Historic house in New Hampshire, United States

Hansen's Annex is a historic house on Main Street in Center Sandwich, New Hampshire, United States. Built about 1839, it is one of a small number of Greek Revival buildings to survive, out of many that once graced the town. It has seen use as a single-family residence, tavern, and boarding house. It was listed on the National Register of Historic Places, and included in the Center Sandwich Historic District, in 1983.

==Description and history==
Hansen's Annex stands in the village of Center Sandwich, on the south side of Main Street (New Hampshire Route 113) just west of its junction with New Hampshire Route 109. It is a two-story wood-frame house, three bays wide and a single room deep, with a side-gable roof. The front facade has a centered entry, with flanking sidelight windows and a slightly peaked entablature. A single-story ell extends behind the building, joining it to a 20th-century garage. The interior of the house is sparely finished, with beaded vertical planking on the walls.
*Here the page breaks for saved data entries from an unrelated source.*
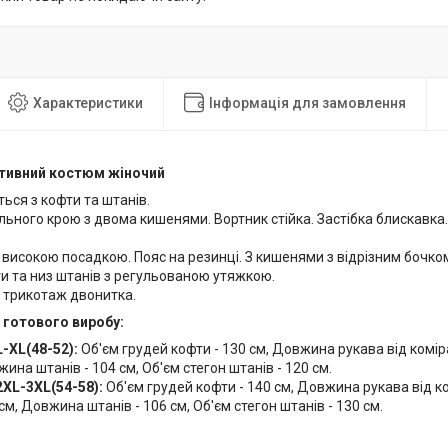
Характеристики
Інформація для замовлення
ртивний костюм жіночий
ься з кофти та штанів.
льного крою з двома кишенями. Вортник стійка. Застібка блискавка. 
.
 високою посадкою. Пояс на резинці. З кишенями з відрізним бочко
и та низ штанів з регульованою утяжкою.
 трикотаж двонитка.
 готового виробу:
L-XL(48-52):
Об'єм грудей кофти - 130 см, Довжина рукава від комір
жина штанів - 104 см, Об'єм стегон штанів - 120 см.
2XL-3XL(54-58):
Об'єм грудей кофти - 140 см, Довжина рукава від к
 см, Довжина штанів - 106 см, Об'єм стегон штанів - 130 см.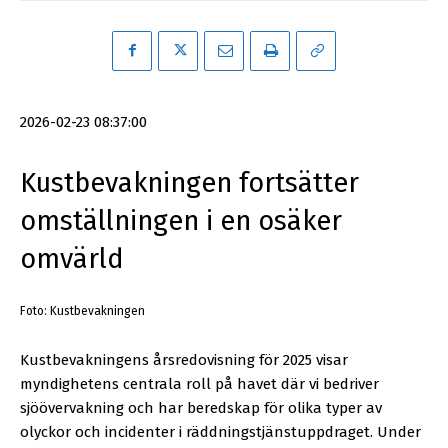
2026-02-23 08:37:00
Kustbevakningen fortsätter
omställningen i en osäker
omvärld
Foto: Kustbevakningen
Kustbevakningens årsredovisning för 2025 visar
myndighetens centrala roll på havet där vi bedriver
sjöövervakning och har beredskap för olika typer av
olyckor och incidenter i räddningstjänstuppdraget. Under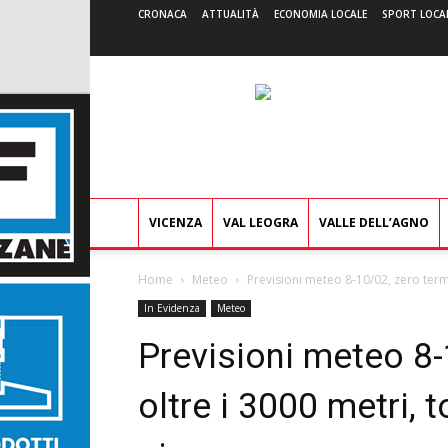
CRONACA
ATTUALITÀ
ECONOMIA LOCALE
SPORT LOCA
VICENZA
VAL LEOGRA
VALLE DELL’AGNO
Home
Meteo
Previsioni meteo 8-10/02, zero termi
In Evidenza
Meteo
Previsioni meteo 8-
oltre i 3000 metri, 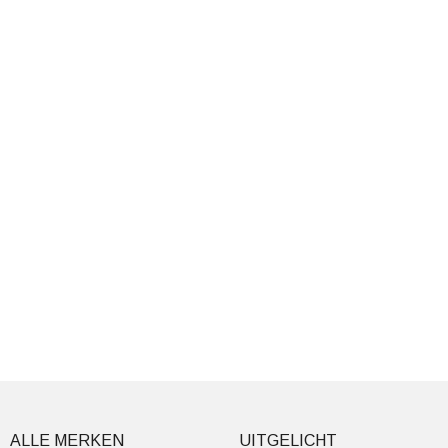
ALLE MERKEN
UITGELICHT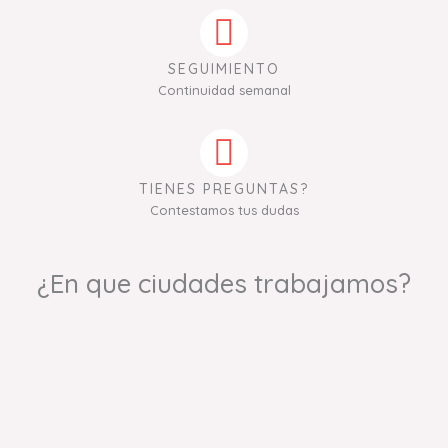
SEGUIMIENTO
Continuidad semanal
TIENES PREGUNTAS?
Contestamos tus dudas
¿En que ciudades trabajamos?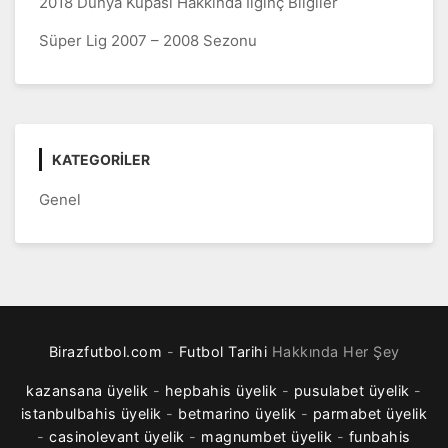
2018 Dünya Kupası Hakkında İlginç Bilgiler
Süper Lig 2007 – 2008 Sezonu
KATEGORILER
Genel
Birazfutbol.com
-
Futbol Tarihi
Hakkında Her Şey
kazansana üyelik
-
hepbahis üyelik
-
pusulabet üyelik
-
istanbulbahis üyelik
-
betmarino üyelik
-
parmabet üyelik
-
casinolevant üyelik
-
magnumbet üyelik
-
funbahis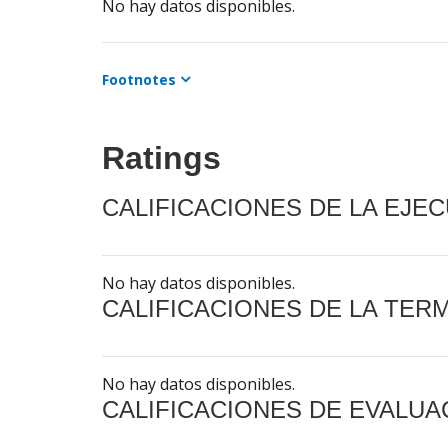
No hay datos disponibles.
Footnotes
Ratings
CALIFICACIONES DE LA EJE
No hay datos disponibles.
CALIFICACIONES DE LA TER
No hay datos disponibles.
CALIFICACIONES DE EVALUA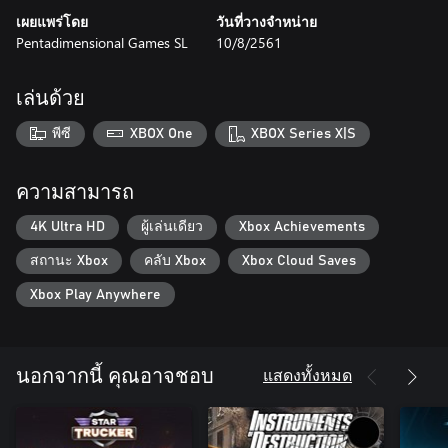
เผยแพร่โดย
วันที่วางจำหน่าย
Pentadimensional Games SL
10/8/2561
เล่นด้วย
พีซี
XBOX One
XBOX Series X|S
ความสามารถ
4K Ultra HD
ผู้เล่นเดียว
Xbox Achievements
สถานะ Xbox
คลับ Xbox
Xbox Cloud Saves
Xbox Play Anywhere
แสดงทั้งหมด
นอกจากนี้ คุณอาจชอบ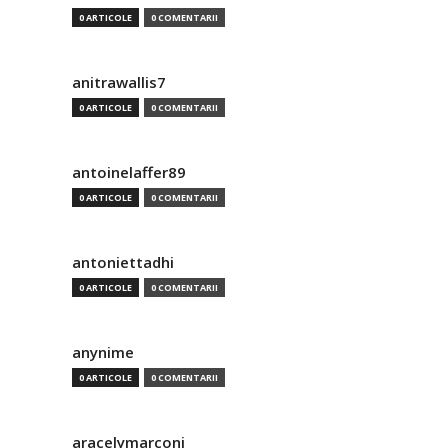
0 ARTICOLE
0 COMENTARII
anitrawallis7
0 ARTICOLE
0 COMENTARII
antoinelaffer89
0 ARTICOLE
0 COMENTARII
antoniettadhi
0 ARTICOLE
0 COMENTARII
anynime
0 ARTICOLE
0 COMENTARII
aracelymarconi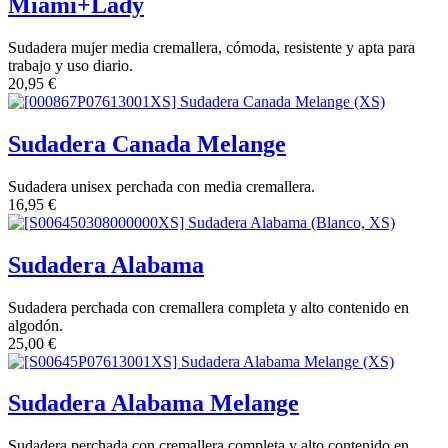
Miami+Lady
Sudadera mujer media cremallera, cómoda, resistente y apta para
trabajo y uso diario.
20,95
€
Sudadera Canada Melange
Sudadera unisex perchada con media cremallera.
16,95
€
Sudadera Alabama
Sudadera perchada con cremallera completa y alto contenido en
algodón.
25,00
€
Sudadera Alabama Melange
Sudadera perchada con cremallera completa y alto contenido en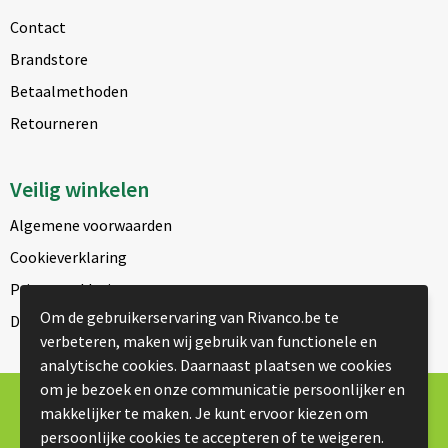
Contact
Brandstore
Betaalmethoden
Retourneren
Veilig winkelen
Algemene voorwaarden
Cookieverklaring
Privacyverklaring
Om de gebruikerservaring van Rivanco.be te
Disclaimer
verbeteren, maken wij gebruik van functionele en
analytische cookies. Daarnaast plaatsen we cookies
om je bezoek en onze communicatie persoonlijker en
© Copyright Rivanco 2026
makkelijker te maken. Je kunt ervoor kiezen om
persoonlijke cookies te accepteren of te weigeren.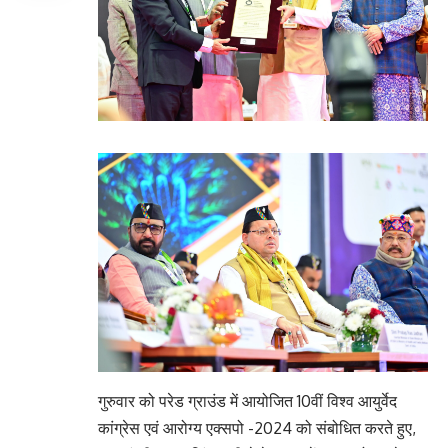
गुरुवार को परेड ग्राउंड में आयोजित 10वीं विश्व आयुर्वेद
कांग्रेस एवं आरोग्य एक्सपो -2024 को संबोधित करते हुए,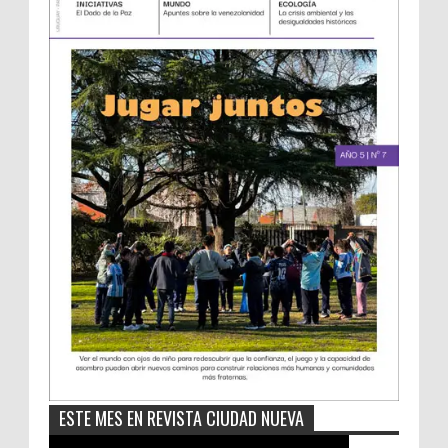
ESTE MES EN REVISTA CIUDAD NUEVA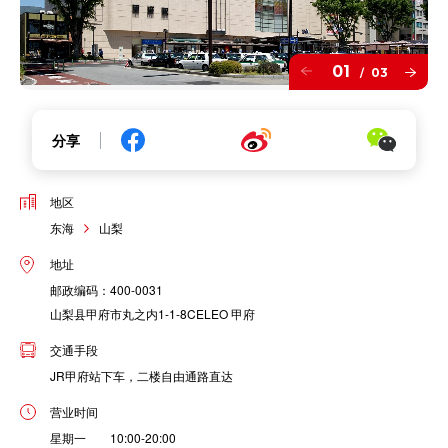
01
03
/
分享
地区
东海
山梨
地址
邮政编码：400-0031
山梨县甲府市丸之内1-1-8CELEO 甲府
交通手段
JR甲府站下车，二楼自由通路直达
营业时间
星期一 10:00-20:00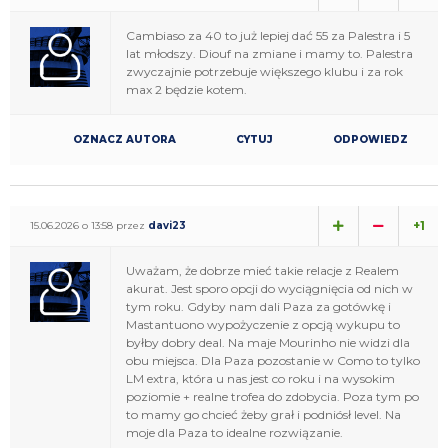
Cambiaso za 40 to już lepiej dać 55 za Palestra i 5
lat młodszy. Diouf na zmiane i mamy to. Palestra
zwyczajnie potrzebuje większego klubu i za rok
max 2 będzie kotem.
OZNACZ AUTORA
CYTUJ
ODPOWIEDZ
+1
15.06.2026 o 13:58 przez
davi23
Uważam, że dobrze mieć takie relacje z Realem
akurat. Jest sporo opcji do wyciągnięcia od nich w
tym roku. Gdyby nam dali Paza za gotówkę i
Mastantuono wypożyczenie z opcją wykupu to
byłby dobry deal. Na maje Mourinho nie widzi dla
obu miejsca. Dla Paza pozostanie w Como to tylko
LM extra, która u nas jest co roku i na wysokim
poziomie + realne trofea do zdobycia. Poza tym po
to mamy go chcieć żeby grał i podniósł level. Na
moje dla Paza to idealne rozwiązanie.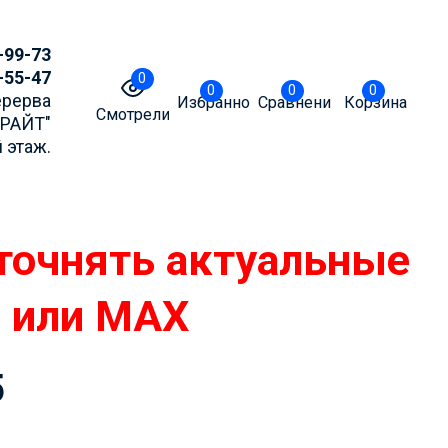
-99-73
-55-47
0
0
0
0
Перерва
Избранное
Сравнение
Корзина
Смотрели
БРАЙТ"
 этаж.
точнять актуальные
m или MAX
5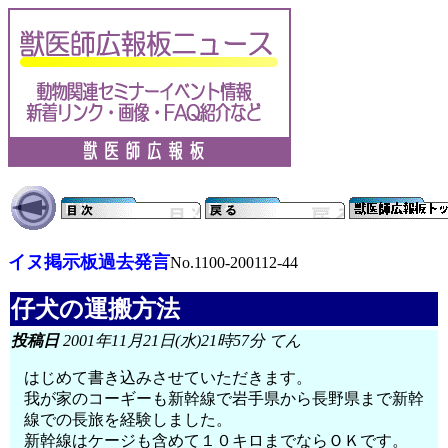
イヌ掲示板過去発言
No.1100-200112-44
仔犬の運搬方法
投稿日
2001年11月21日(水)21時57分 てん
はじめて書き込みさせていただきます。
我が家のコーギーも新幹線で岩手県から長野県まで新幹
線での長旅を経験しました。
新幹線はケージも含めて１０キロまでならＯＫです。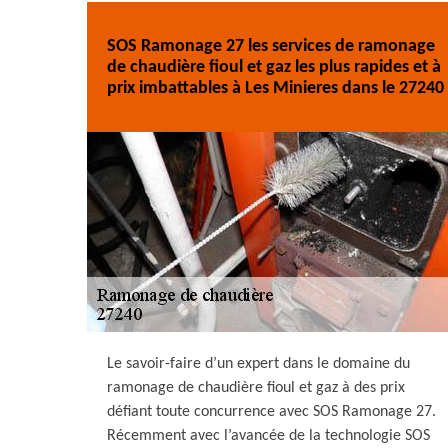
SOS Ramonage 27 les services de ramonage
de chaudière fioul et gaz les plus rapides et à
prix imbattables à Les Minieres dans le 27240
Le savoir-faire d’un expert dans le domaine du
ramonage de chaudière fioul et gaz à des prix
défiant toute concurrence avec SOS Ramonage 27.
Récemment avec l’avancée de la technologie SOS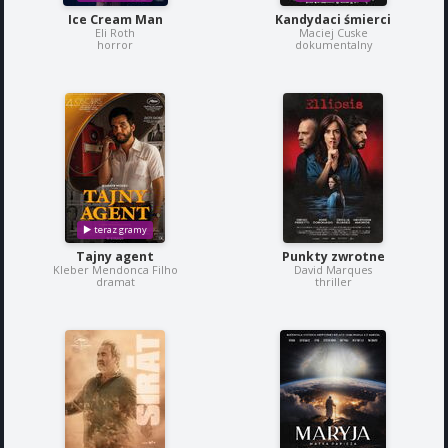
Ice Cream Man
Kandydaci śmierci
Eli Roth
Maciej Cuske
horror
dokumentalny
Tajny agent
Punkty zwrotne
Kleber Mendonca Filho
David Marques
dramat
thriller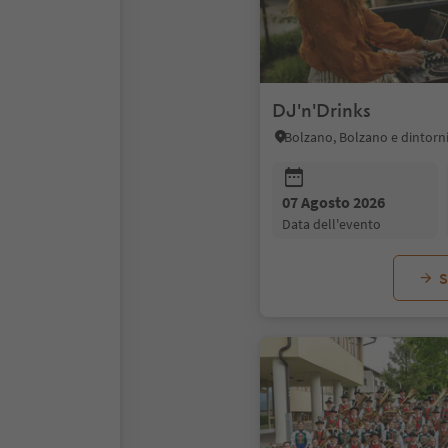
DJ'n'Drinks
Bolzano, Bolzano e dintorn
07 Agosto 2026
data dell'evento
S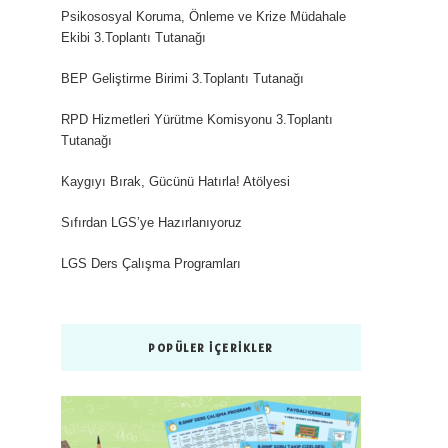
Psikososyal Koruma, Önleme ve Krize Müdahale
Ekibi 3.Toplantı Tutanağı
BEP Geliştirme Birimi 3.Toplantı Tutanağı
RPD Hizmetleri Yürütme Komisyonu 3.Toplantı
Tutanağı
Kaygıyı Bırak, Gücünü Hatırla! Atölyesi
Sıfırdan LGS’ye Hazırlanıyoruz
LGS Ders Çalışma Programları
POPÜLER İÇERIKLER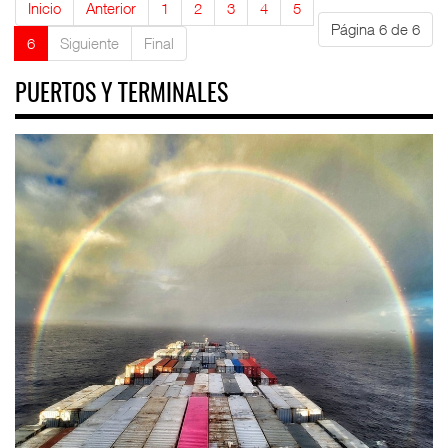
Inicio
Anterior
1
2
3
4
5
Página 6 de 6
6
Siguiente
Final
PUERTOS Y TERMINALES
The village of Center Sandwich experienced a significant flowering of architecture between 1830 and 1860, with a significant number of temple-fronted Greek Revival buildings constructed, including commercial and residential buildings. This assemblage was one of the finest such collections in New Hampshire's Lakes Region, but was largely lost in the late 19th and early 20th centuries to fire and demolition. This house is one of the few remaining buildings with Greek Revival features.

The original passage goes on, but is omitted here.